Nieto does not argue lack of probable cause for his arrest. Rather, he contends, in the absence of a prior arrest, it was unlawful to take the blood sample. ( People v. Superior Court (Hawkins), supra, 6 Cal. 3d 757.) In Hawkins, our Supreme Court held seizure of a blood sample without a warrant or exigency could be justified only as a search incident to arrest. ( Id. at p. 763.) Relying heavily upon the decision of the United States Supreme Court in Schmerber v. California (1966) 384 U.S. 757 [16 L. Ed. 2d 908, 86 S. Ct. 1826], the court held: "It is clear that the Fourth Amendment does not bar a compulsory seizure, without a warrant, of a person's blood for the purposes of a blood alcohol test to determine intoxication, provided that the taking of the sample is done in a medically approved manner, is incident to a lawful arrest, and is based upon the reasonable belief that the person is intoxicated." ( People v. Superior Court (Hawkins), supra, 6 Cal.3d at p. 761.)

Rejecting the prosecution's claim a lawful arrest is a mere formality, the Hawkins court concluded "this proposition runs directly counter to the law on search and seizure developed by the United States Supreme Court." (6 Cal.3d at p. 762.) Moreover, it held "Schmerber's approval of the compulsory seizure of blood is clearly grounded on the premise that it is incidental to a lawful arrest." ( Id. at p. 761.)

Hawkins differs from the instant case because it did not involve an arrest. Rather, Hawkins was notified to appear in court on a particular date.
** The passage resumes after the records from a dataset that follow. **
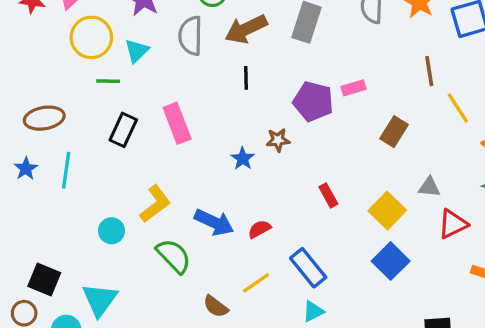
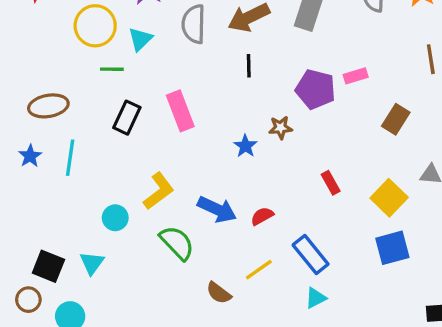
blue square: (391, 261) -> (392, 248), turned 30
cyan triangle: (100, 300) -> (92, 263), moved, size x0.7

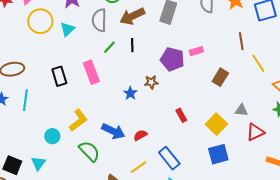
green line: (112, 69) -> (109, 47), moved, turned -48
black rectangle: (127, 118) -> (59, 76), turned -42

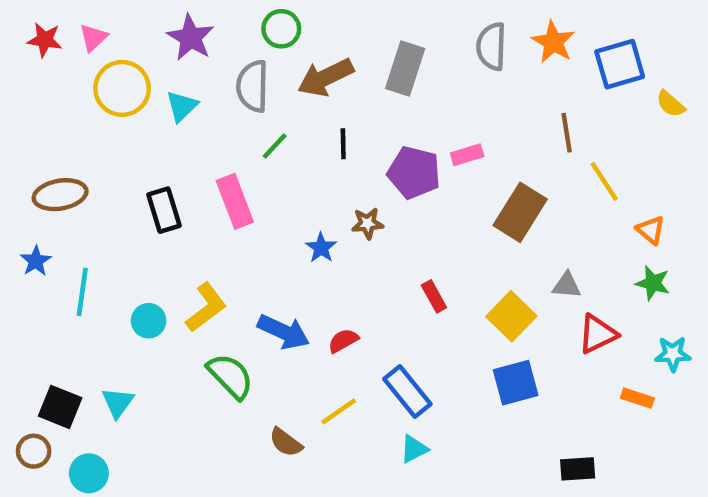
black line: (132, 45) -> (343, 144), moved
brown rectangle: (220, 77) -> (520, 212), size x1.4
cyan line: (25, 100) -> (82, 292), moved
cyan circle: (52, 136) -> (149, 321), moved

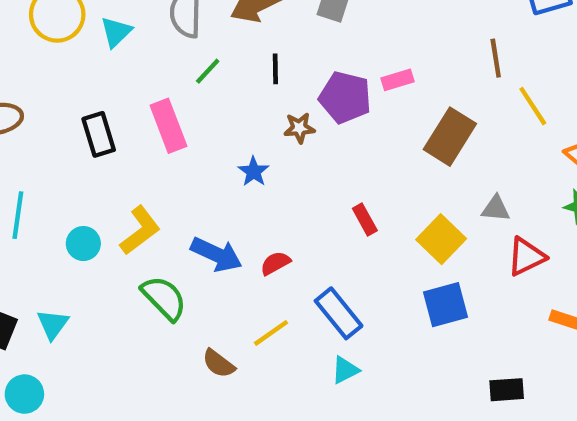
brown star: (368, 223) -> (299, 128), moved

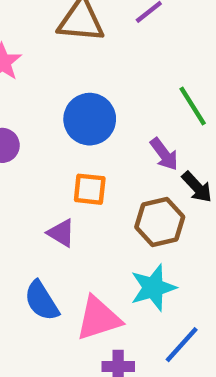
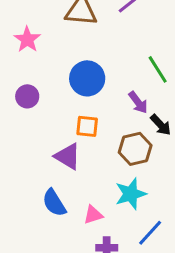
purple triangle: (61, 233) -> (68, 156), size x1.4
pink triangle: (98, 318) -> (93, 215), size x0.6

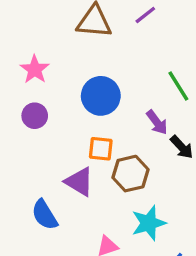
pink star: (27, 39) -> (35, 69), moved
brown hexagon: (135, 149) -> (130, 174), moved
blue semicircle: (54, 203) -> (45, 215), moved

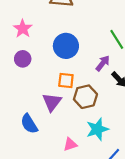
purple arrow: (157, 122) -> (103, 63), turned -105
purple triangle: (79, 182) -> (52, 102), turned 36

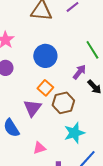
orange square: (66, 81) -> (45, 88), turned 35
pink triangle: (70, 144) -> (39, 148), moved

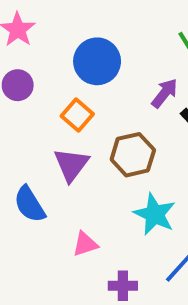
orange square: (45, 88) -> (77, 115), moved
cyan star: (74, 133) -> (155, 214), turned -30

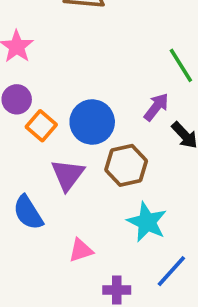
blue circle: (97, 61) -> (92, 122), moved
orange square: (77, 115) -> (41, 126), moved

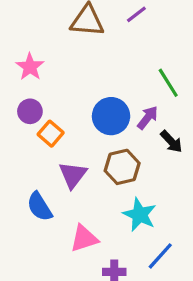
blue circle: (92, 122) -> (111, 116), moved
pink triangle: (81, 250) -> (84, 238), size x1.4

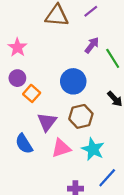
purple arrow: (148, 118) -> (92, 45), moved
pink triangle: (84, 238) -> (61, 148), moved

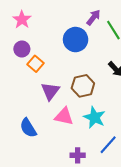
blue circle: (73, 81) -> (76, 40), moved
blue semicircle: (24, 144) -> (28, 128), moved
pink triangle: (61, 148) -> (64, 116), turned 30

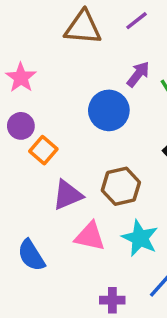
purple triangle: (50, 91) -> (67, 195), turned 30

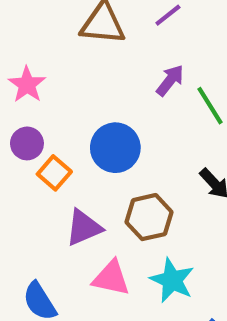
blue circle: (109, 110) -> (115, 148), moved

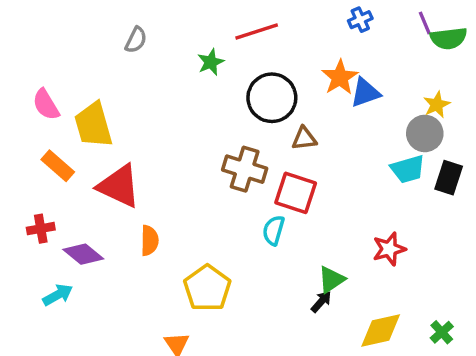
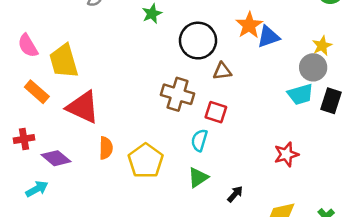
red square: (296, 193) -> (216, 112), size x0.7
green triangle: (331, 280) -> (198, 177), moved
yellow pentagon: (207, 288) -> (146, 161), moved

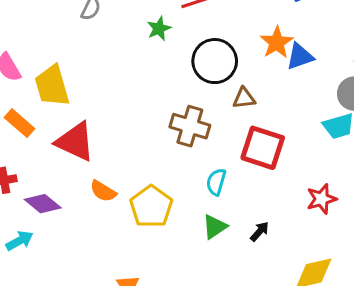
red square: (216, 112) -> (263, 148), moved, size x1.6
orange semicircle: (106, 148) -> (103, 191), turned 120
black arrow: (235, 194) -> (260, 231), moved

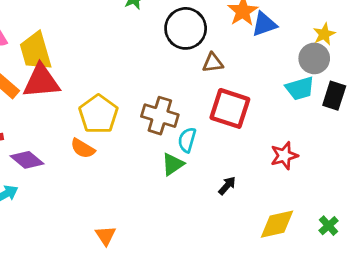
brown cross: (190, 126) -> (160, 116), moved
red triangle: (75, 142) -> (41, 81), moved, turned -30
yellow pentagon: (151, 207) -> (98, 114), moved
green triangle: (215, 227) -> (173, 164), moved

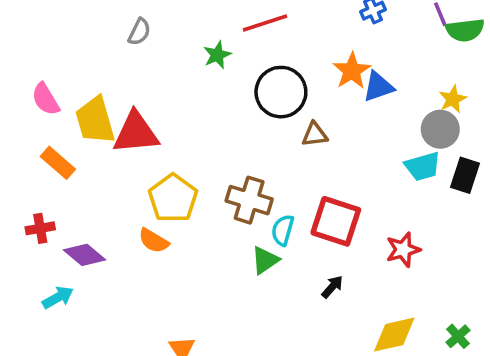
red triangle: (41, 81) -> (136, 133), moved
red square: (230, 108) -> (336, 221), moved

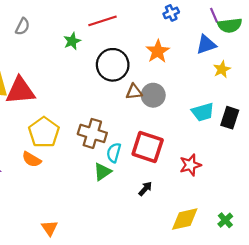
blue triangle: (378, 87) -> (206, 45), moved
gray circle: (440, 129) -> (153, 95), moved

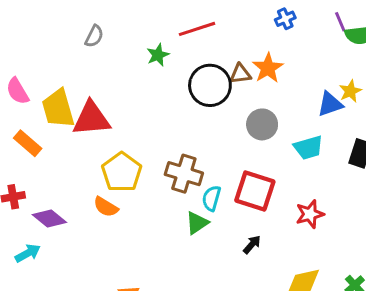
blue triangle: (206, 45) -> (330, 104), moved
brown triangle: (134, 92) -> (240, 74), moved
cyan trapezoid: (203, 112) -> (308, 148), moved

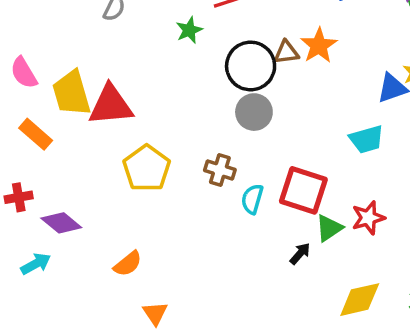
gray circle: (262, 124) -> (254, 112), moved
brown cross: (184, 174) -> (220, 170), size x0.7
orange semicircle: (106, 207) -> (128, 264), moved, turned -70
green triangle: (197, 223) -> (329, 228), moved

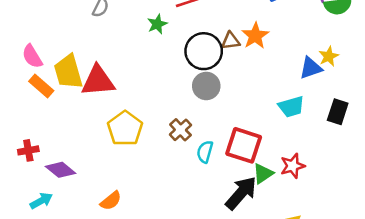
orange rectangle: (36, 134) -> (41, 86), moved
brown cross: (220, 170) -> (180, 130), turned 30
black arrow: (300, 254) -> (241, 193), size x2.0

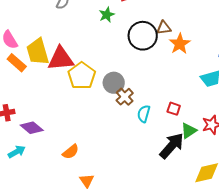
orange star: (255, 36) -> (180, 44), moved
gray circle: (206, 86) -> (114, 83), moved
yellow pentagon: (125, 129) -> (82, 76), moved
red square: (244, 145) -> (174, 109), size x0.5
The Supreme Court recognized this distinction in a footnote, suggesting the result would have been very different had some arrest, before or after taking the blood, occurred. (6 Cal.3d at p. 764, fn. 5.)

Respondent urges us to follow the lead of two recent cases, which have held Hawkins is abrogated by the passage of Proposition 8, which amended article I, section 28, subdivision (d) of the California Constitution. However, our review of People v. Trotman (1989) 214 Cal. App. 3d 430 [262 Cal. Rptr. 640] and People v. Deltoro (1989) 214 Cal. App. 3d 1417 [263 Cal. Rptr. 305] reveals those cases did not involve an arrest. As in Hawkins, the arrests in Deltoro and Trotman were either never effected or were not contemporaneous. Because Hawkins is distinguishable, we decline the invitation to comment on its continuing vitality.
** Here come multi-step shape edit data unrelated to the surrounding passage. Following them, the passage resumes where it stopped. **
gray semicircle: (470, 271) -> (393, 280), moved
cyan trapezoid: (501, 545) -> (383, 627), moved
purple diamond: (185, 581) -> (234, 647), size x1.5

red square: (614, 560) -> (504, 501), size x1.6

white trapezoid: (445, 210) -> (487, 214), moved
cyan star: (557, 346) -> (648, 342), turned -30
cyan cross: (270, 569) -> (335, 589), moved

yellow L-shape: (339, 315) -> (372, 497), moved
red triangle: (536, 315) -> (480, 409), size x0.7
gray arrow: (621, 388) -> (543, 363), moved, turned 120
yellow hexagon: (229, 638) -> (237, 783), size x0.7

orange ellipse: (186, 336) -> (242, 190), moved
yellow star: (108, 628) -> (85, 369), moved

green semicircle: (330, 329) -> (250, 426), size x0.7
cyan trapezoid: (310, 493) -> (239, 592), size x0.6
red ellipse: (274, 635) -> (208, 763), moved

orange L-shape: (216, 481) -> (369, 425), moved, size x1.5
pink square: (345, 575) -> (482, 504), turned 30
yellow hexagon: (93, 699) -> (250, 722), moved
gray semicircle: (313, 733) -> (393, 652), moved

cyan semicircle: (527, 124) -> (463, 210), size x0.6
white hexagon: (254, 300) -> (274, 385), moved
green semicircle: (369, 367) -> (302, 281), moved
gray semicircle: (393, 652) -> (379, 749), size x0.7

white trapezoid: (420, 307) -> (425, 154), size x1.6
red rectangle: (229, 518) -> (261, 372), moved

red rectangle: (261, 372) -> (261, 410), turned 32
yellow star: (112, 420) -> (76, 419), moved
[1] The seizure of Nieto's blood was proper as incident to the lawful arrest that ensued. Although Nieto had not been placed under arrest prior [219 Cal. App. 3d 1278] to his blood being drawn, the seizure was not unlawful simply because the arrest followed, rather than preceded it, as long as the one was substantially contemporaneous with the other. ( People v. Superior Court (Hawkins), supra, 6 Cal.3d at p. 764, fn. 5; Vale v. Louisiana (1970) 399 U.S. 30, 33 [26 L. Ed. 2d 409, 413, 90 S. Ct. 1969].)
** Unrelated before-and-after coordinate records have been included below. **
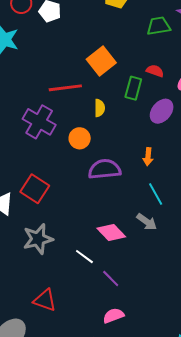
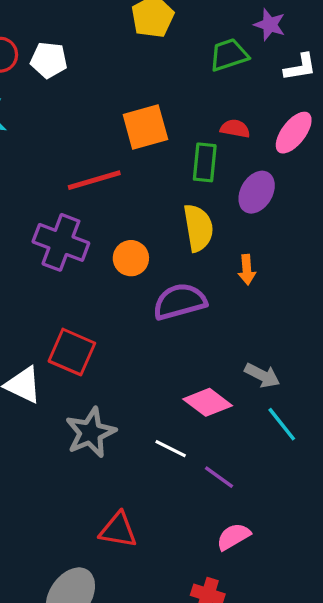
orange square: (101, 61) -> (145, 127), turned 32
yellow semicircle: (100, 108) -> (198, 228), moved, size x1.6
cyan line: (156, 194) -> (282, 424), moved

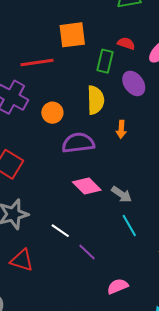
purple ellipse: (257, 192) -> (134, 83), turned -75
pink diamond: (208, 402) -> (87, 186), moved
red triangle: (118, 530) -> (22, 260), moved
pink semicircle: (233, 537) -> (118, 286), moved

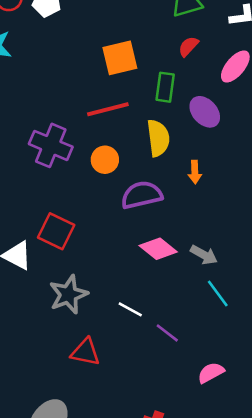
red semicircle: (126, 43) -> (188, 46), moved, turned -60
red line: (37, 62) -> (108, 109), moved

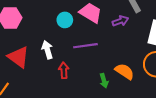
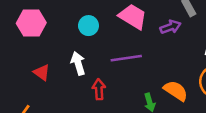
cyan circle: (65, 20) -> (88, 26), moved
red triangle: (18, 57) -> (42, 72), size x0.6

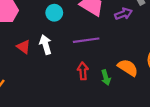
red triangle: (42, 72) -> (24, 47), moved
red arrow: (99, 89) -> (83, 71), moved

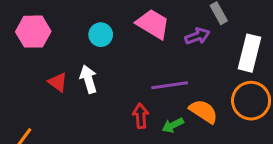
purple line: (86, 40) -> (170, 85), moved
green arrow: (106, 78) -> (173, 125), turned 80

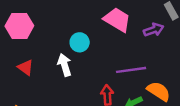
cyan circle: (101, 35) -> (80, 42), moved
red triangle: (58, 82) -> (26, 67), moved

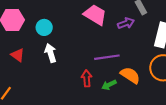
cyan circle: (80, 42) -> (44, 27), moved

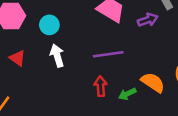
purple line: (107, 57) -> (108, 54), moved

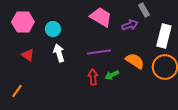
orange semicircle: (153, 82) -> (135, 61), moved
green arrow: (127, 94) -> (112, 75), moved

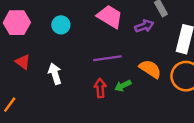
cyan circle: (53, 29) -> (61, 25), moved
white arrow: (59, 53) -> (55, 74), moved

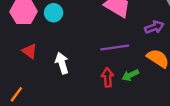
cyan circle: (61, 25) -> (54, 13), moved
purple arrow: (144, 26) -> (154, 27), moved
The arrest took place at 5 a.m. and the accident at 3 a.m. Given a reasonable period of time to transport Nieto to the hospital, the seizure and arrest occurred within two hours of each other. We find as a matter of law the events were substantially contemporaneous. As a result, it makes no difference that the seizure came before the arrest as long as probable cause for the arrest existed at the time the evidence was seized and a contemporaneous arrest in fact occurred. So it is here.

The judgment is affirmed.

Wallin, Acting P. J., and Crosby, J., concurred.